Nós, do SOS Corpo, mantemos com a CESE uma parceria de longa data. Temos objetivos muito próximos, queremos fortalecer os movimentos sociais porque acreditamos que eles são sujeitos políticos de transformação. Seguiremos juntas. Um grande salve aos 50 anos. Longa vida à CESE
Quero muito agradecer pela parceria, pelo seu histórico de luta com os povos indígenas. Durante todo o tempo que fui coordenadora executiva da APIB e representante da COIAB e da Amazônia brasileira, nós tivemos o apoio da CESE para realizar nossas manifestações, nosso Acampamento Terra Livre, para as assembleias locais e regionais. Tudo isso foi muito importante para fortalecer o nosso protagonismo e movimento indígena do Brasil. Deixo meus parabéns pelos 50 anos e seguimos em luta.
A relação de cooperação entre a CESE e Movimento Pesqueiro é de longa data. O apoio político e financeiro torna possível chegarmos em várias comunidades pesqueiras no Brasil para que a gente se articule, faça formação política e nos organize enquanto movimento popular. Temos uma parceria de diálogos construtivos, compreensível, e queremos cada vez mais que a CESE caminhe junto conosco.

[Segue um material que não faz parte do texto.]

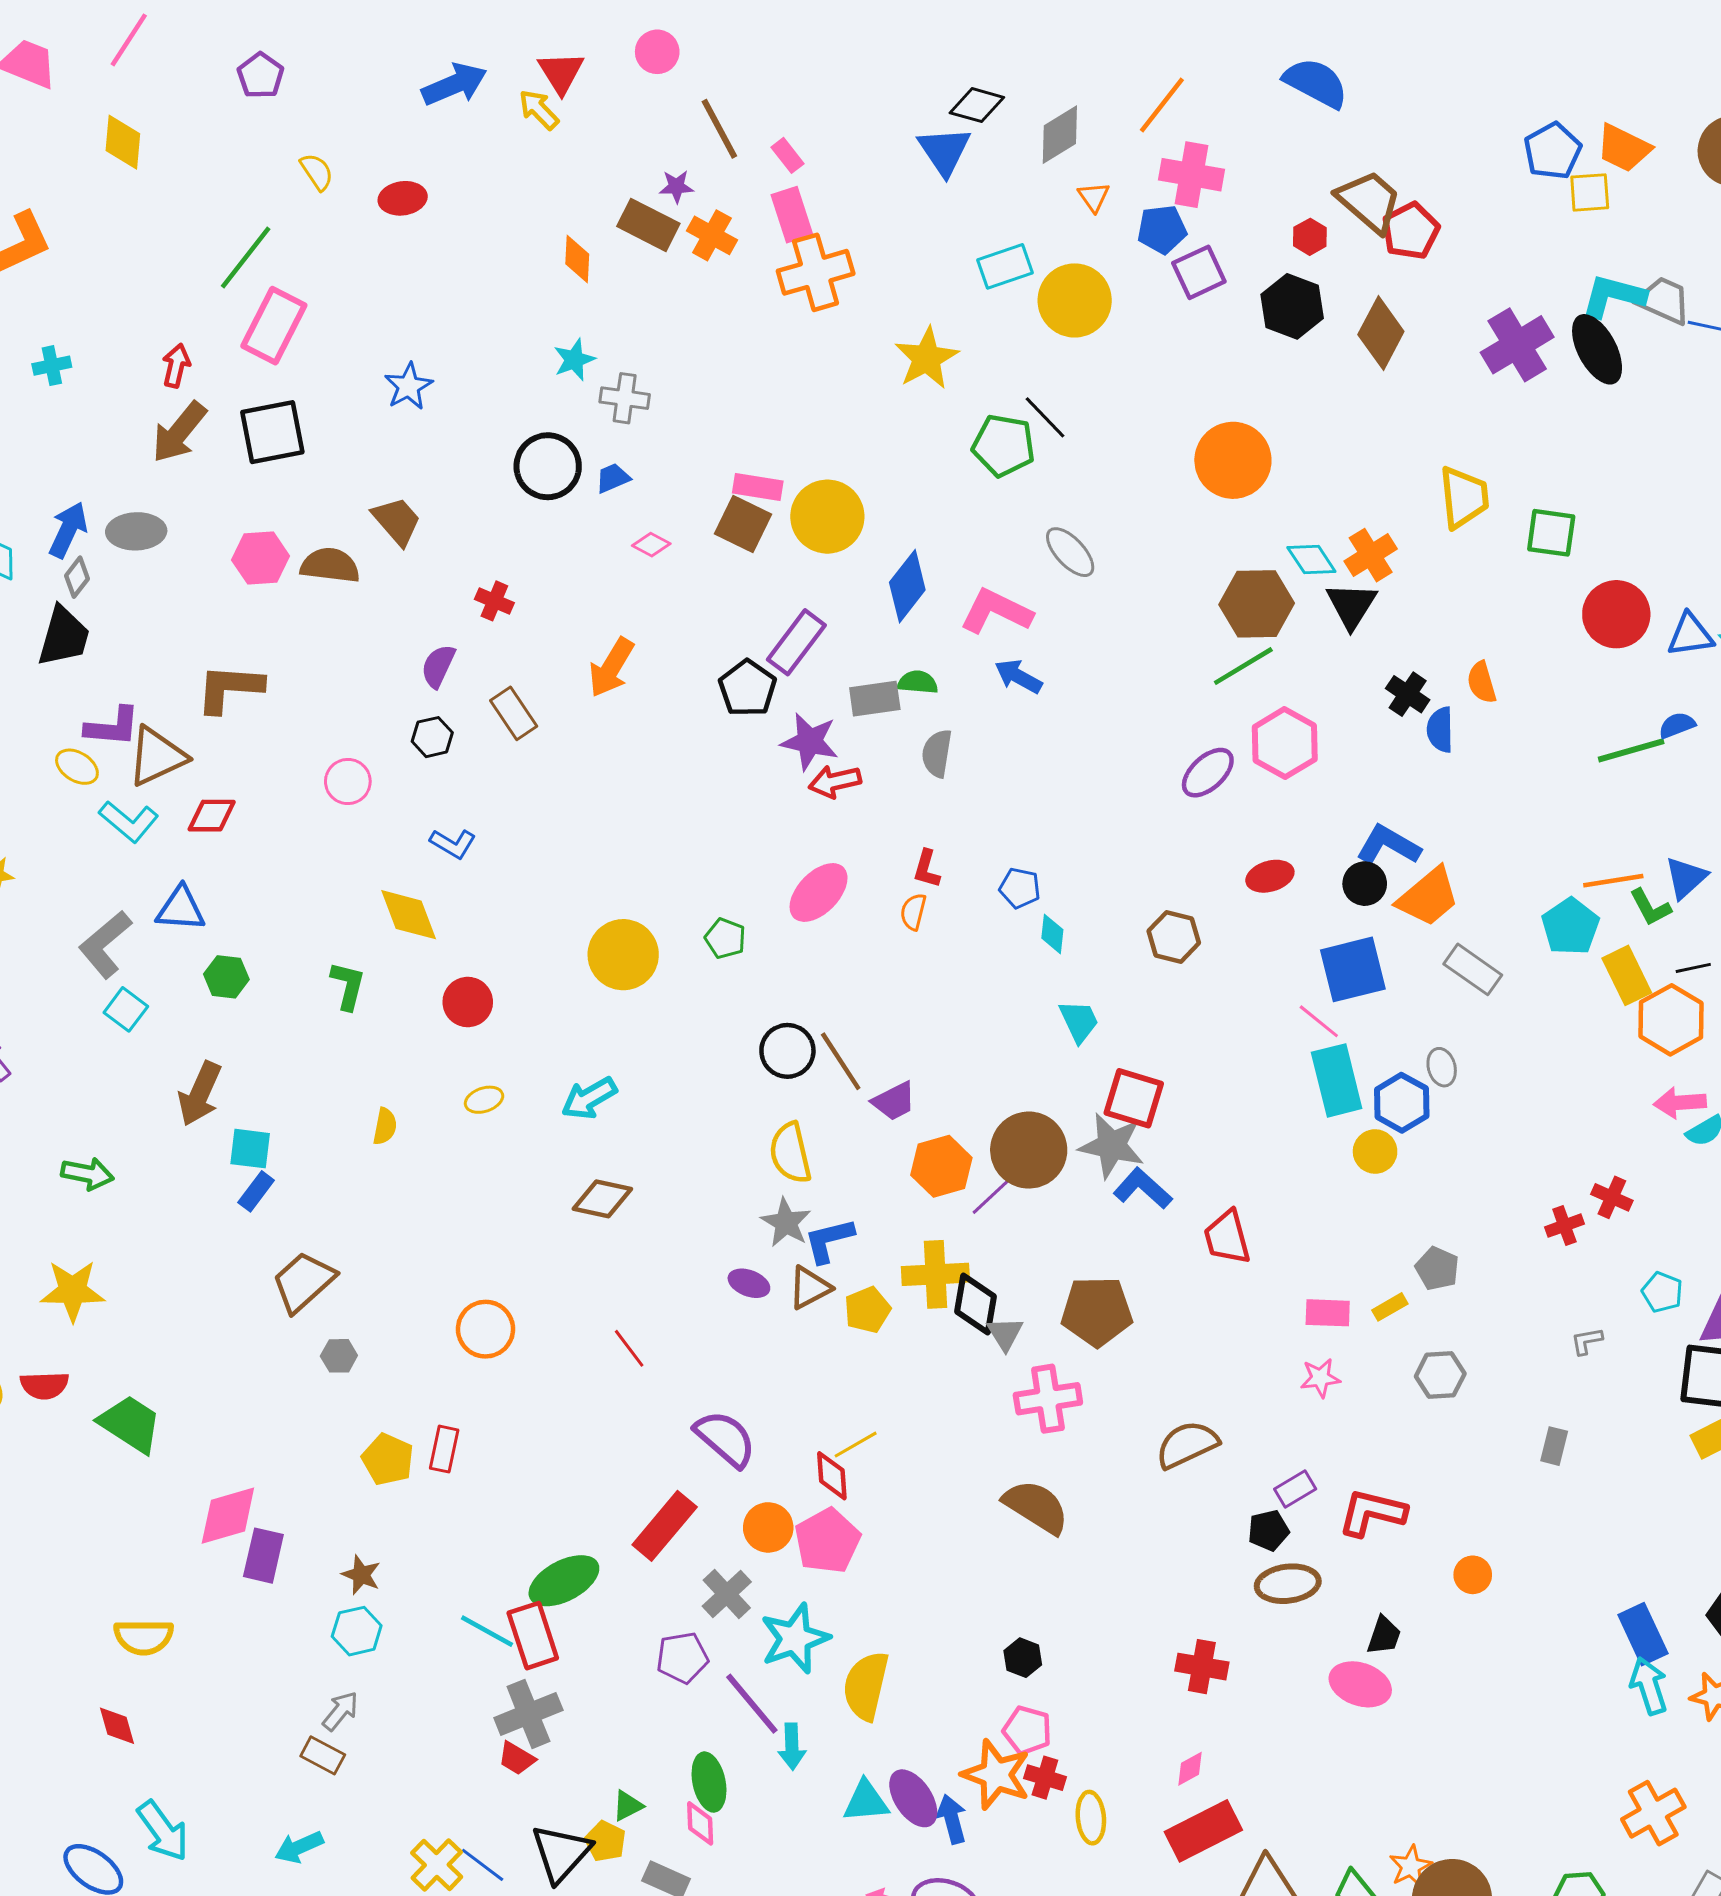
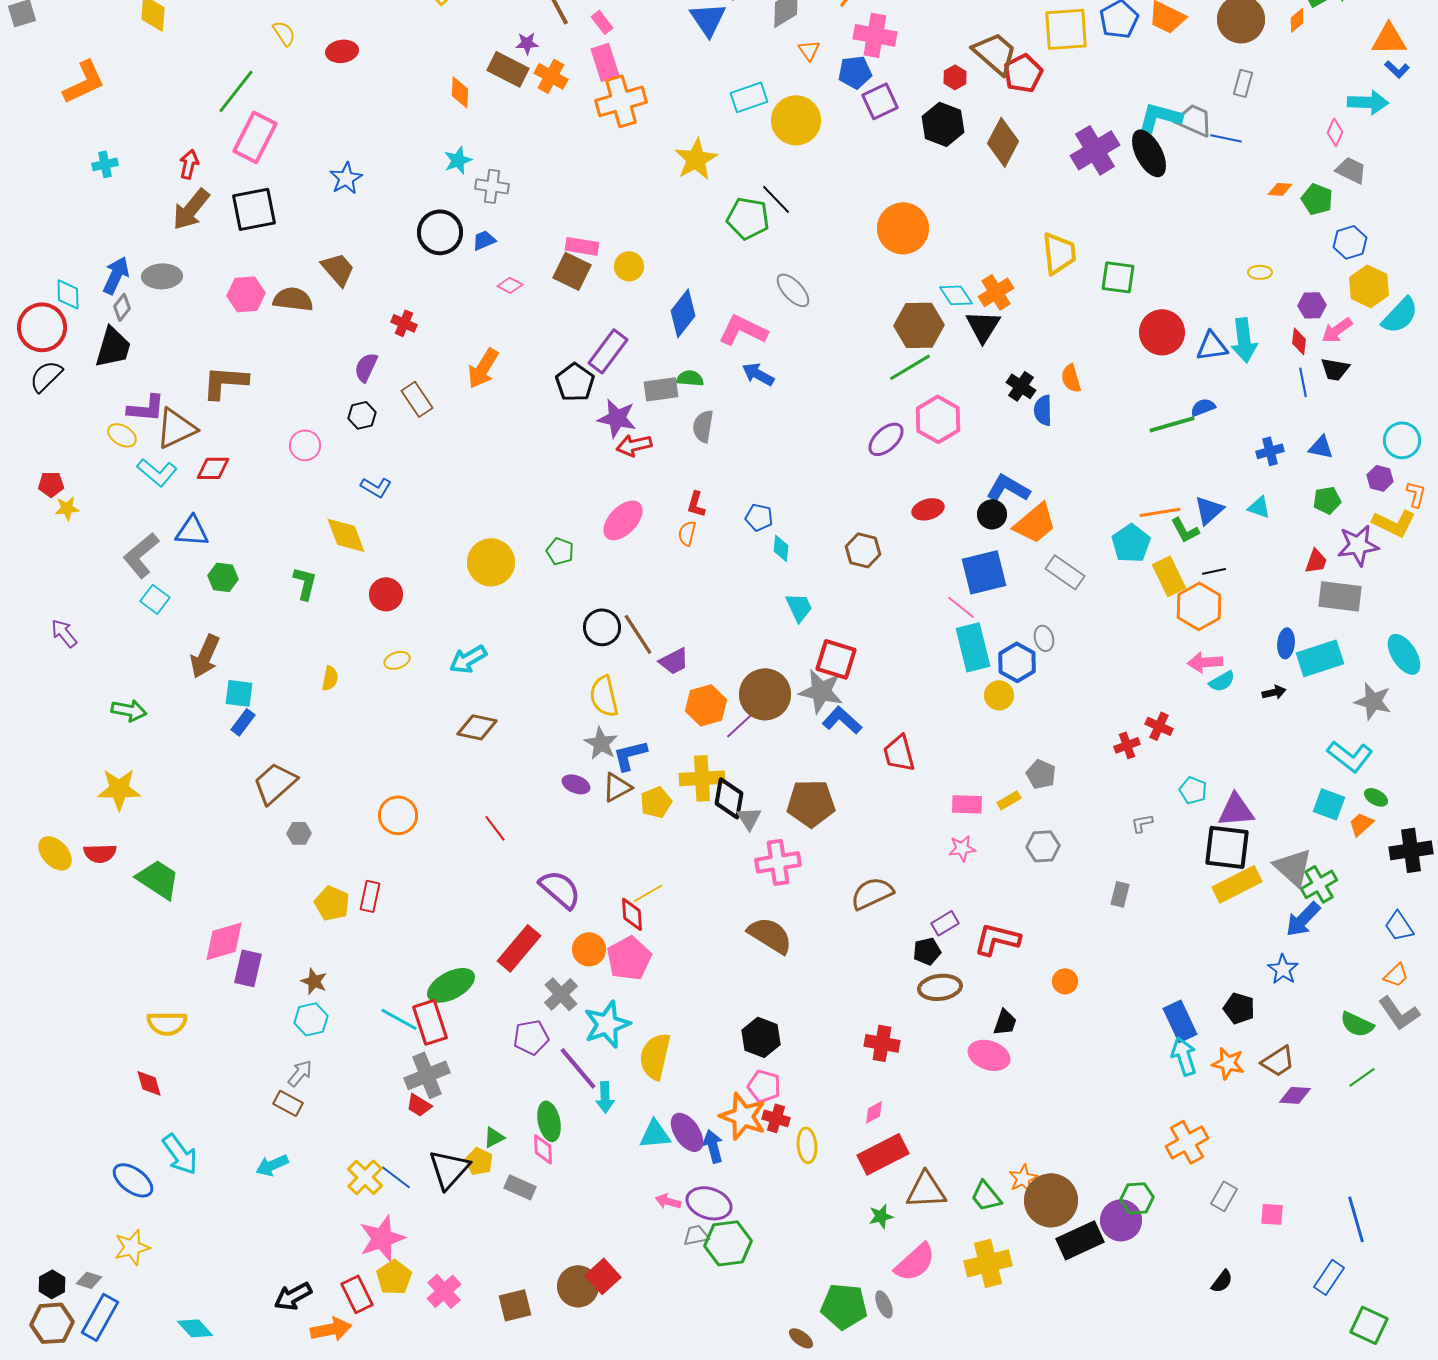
yellow square: (1590, 192) -> (1066, 29), moved, size x1.6
yellow circle: (827, 517) -> (629, 266), size x0.6
black hexagon: (1023, 1658) -> (761, 1037), size x1.5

A família CESE também faz parte do movimento indígena. Compartilhamos das mesmas dores e alegrias, mas principalmente de uma mesma missão. É por um causa que estamos aqui. Fico muito feliz de poder compartilhar dessa emoção de conhecer essa equipe. Que venham mais 50 anos, mais pessoas comprometidas com esse espírito de igualdade, amor e fraternidade.
A CESE é a marca do ecumenismo na defesa de direitos. É serviço aos movimentos populares nas lutas por justiça. Parabéns à Diretoria e equipe da CESE pela persistência e compromisso, sempre renovado nesses cinquenta anos, de preservação da memória histórica na defesa da democracia em nosso país.
Somos herdeiras do legado histórico de uma organização que há 50 anos dá testemunho de uma fé comprometida com o ecumenismo e a diaconia profética. Levar adiante esta missão é compromisso que assumimos com muita responsabilidade e consciência, pois vivemos em um país onde o mutirão pela justiça, pela paz e integridade da criação ainda é uma tarefa a se realizar.
Celebrar os 50 anos da CESE é reconhecer uma caminhada cristã dedicada a defesa dos direitos humanos em todas as suas dimensões, comprometida com os segmentos mais vulnerabilizados da população brasileira. E valorizar cada conquista alcançada em cada luta travada na busca da justiça, do direito e da paz. Fazer parte dessa caminhada é um privilégio e motivo de grande alegria poder mais uma vez nos regozijar: “Grande coisas fez o Senhor por nós, e por isso estamos alegres!” (Salmo 126.3)
Viva os 50 anos da CESE. Viva o ecumenismo que a organização traz para frente e esse diálogo intereclesial. É um momento muito especial porque a CESE defende direitos e traz o sujeito para maior visibilidade.